Francis Logan

Francis Logan

Minister for Energy; Resources; Industry and Enterprise

    Minister tells mining companies to clean up their act

    13/11/2007 2:00 PM

    Resources Minister Francis Logan has called on mining companies to clean up their act or face losing their tenements, after an examination of exploration sites uncovered widespread environmental and regulatory breaches.

    Mr Logan said recent inspections of 56 different exploration sites had found 46 that had breached exploration tenement conditions - an 82 per cent failure rate.

    The Minister said the breaches included uncapped drill holes, the construction of exploration camps without approval, excessive clearing for drill pads and access tracks and a failure to rehabilitate these areas.

    Some of the breaches had occurred in environmentally sensitive areas of the State.

    “This is simply not good enough and I will do everything in my power to ensure that it does not continue,” Mr Logan said.

    “The worst offenders will be fined but, if these practices continue, I am prepared to remove tenements from offending companies.

    “I have also asked the Department of Industry and Resources (DoIR) to review the level and range of fines for such offences.
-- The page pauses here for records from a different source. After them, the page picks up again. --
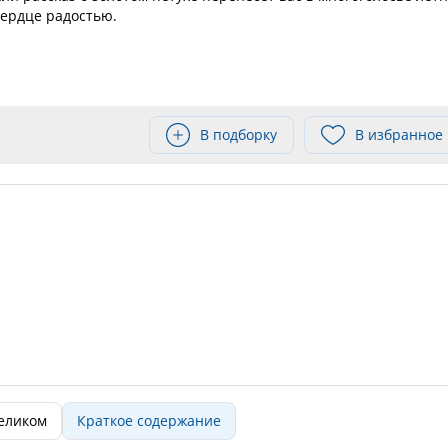
сердце радостью.
В подборку
В избранное
целиком
Краткое содержание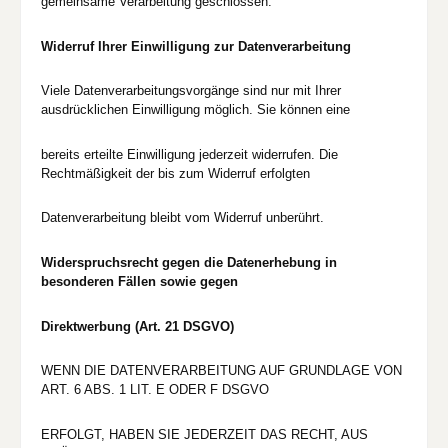
gemeinsame Verarbeitung geschlossen.
Widerruf Ihrer Einwilligung zur Datenverarbeitung
Viele Datenverarbeitungsvorgänge sind nur mit Ihrer
ausdrücklichen Einwilligung möglich. Sie können eine
bereits erteilte Einwilligung jederzeit widerrufen. Die
Rechtmäßigkeit der bis zum Widerruf erfolgten
Datenverarbeitung bleibt vom Widerruf unberührt.
Widerspruchsrecht gegen die Datenerhebung in
besonderen Fällen sowie gegen
Direktwerbung (Art. 21 DSGVO)
WENN DIE DATENVERARBEITUNG AUF GRUNDLAGE VON
ART. 6 ABS. 1 LIT. E ODER F DSGVO
ERFOLGT, HABEN SIE JEDERZEIT DAS RECHT, AUS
I need to be convinced they are true disincentives.”

    The Minister said fines had already been issued to Golden West Resources Ltd and Hancock Prospecting.

    Golden West Resources had been fined a total of $71,500 for a number of offences at mining tenements at their Wiluna West iron ore project, including unauthorised drilling and clearing and the failure to complete rehabilitation.

    Hancock Prospecting had been fined $20,000 for the unauthorised construction of a 59-person exploration camp at Roy Hill, 120km north of Newman.

    “Another 10 of the non-compliant sites have been issues with direction-to-modify work practices which must be undertaken or the company risks fines or forfeiture,” Mr Logan said.

    “The operators of another 26 sites have been ordered to provide written explanations, while the other seven have been issued with verbal instructions to undertake work.”

    The Minister said DoIR had referred details of the incidents to the Department of Environment and Conservation to investigate whether offences under the Environmental Protection Act had also occurred.

    Mr Logan said he was very disappointed with the blatant disregard of regulations and tenement conditions being shown by some small-to-medium mining companies.

    “Mining companies are constantly calling on the State Government to speed-up the exploration approvals process and yet, when approvals are granted, some companies are showing a complete disregard for the environment and blatantly disregarding the exploration conditions,” he said.

    “If the industry wants continued access to sensitive areas of the State, then it has to demonstrate a much higher standard of environmental practice.

    “I have asked DoIR to work with the mining sector to encourage and strengthen efforts towards implementing effective codes of practice. I also want them to review the resources it is devoting to regulatory inspections.

    “The wealth generated by the current resources boom means there is no excuse for poor performance.”